I am trying to combine a series of data in pandas. I have a list of dfs, dfs and a list of their respective labels labels , and I want to combine all dfs into 1 df, so that the common labels from df will get the suffix from its label to the labels list. i.e:.
def mymerge(dfs, labels): labels_dict = dict([(d, l) for d, l in zip(dfs, labels)]) merged_df = reduce(lambda x, y: pandas.merge(x, y, suffixes=[labels_dict[x], labels_dict[y]]), dfs) return merged_df
When I try to do this, I get an error message:
pandas.tools.merge.MergeError: Combinatorial explosion! (boom)
I am trying to make a series of merges, which at each merge grow no more than the number of columns N, where N is the number of columns in the "next" df in the list. The last DF should have as many columns as all the df columns added together, so they will grow additively and not be combinatorial.

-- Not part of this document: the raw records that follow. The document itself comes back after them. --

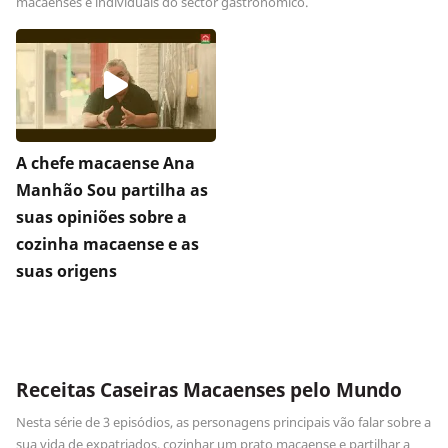
macaenses e individuais do sector gastronómico.
A chefe macaense Ana
Manhão Sou partilha as
suas opiniões sobre a
cozinha macaense e as
suas origens
Receitas Caseiras Macaenses pelo Mundo
Nesta série de 3 episódios, as personagens principais vão falar sobre a
sua vida de expatriados, cozinhar um prato macaense e partilhar a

The behavior I'm looking for is: Attach dfs to the column names that are specified (for example, indicated by on= ), or index dfs indexes. Decompose non-common column names (as in the outer join). If a column appears in multiple dfs files, optionally overwrite it. If you look more at the docs, it seems that update might be the best way to do this. Although, when I try to join='outer' , it raises an exception message that it is not implemented.
EDIT :
Here is my attempt at implementing this, which does not handle suffixes, but illustrates the kind of merge I'm looking for:
def my_merge(dfs_list, on): """ list of dfs, columns to merge on. """ my_df = dfs_list[0] for right_df in dfs_list[1:]:
This suggests that the merge occurs at the indices of each of the dfs. New columns are added in the outer join style, but columns that are shared (and not part of the index) are used in the join using the on= keyword.
Example:
df1 = pandas.DataFrame([{"employee": "bob", "gender": "male", "bob_id1": "a"}, {"employee": "john", "gender": "male", "john_id1": "x"}]) df1 = df1.set_index("employee") df2 = pandas.DataFrame([{"employee": "mary", "gender": "female", "mary_id1": "c"}, {"employee": "bob", "gender": "male", "bob_id2": "b"}]) df2 = df2.set_index("employee") df3 = pandas.DataFrame([{"employee": "mary", "gender": "female", "mary_id2": "d"}]) df3 = df3.set_index("employee") merged = my_merge([df1, df2, df3], on=["gender"]) print "MERGED: " print merged
A twist on this will be one where you randomly mark the suffix for each df based on a set of labels for columns that are common, but this is less important. Is the merge operation described above more elegant in pandas or already existing as inline?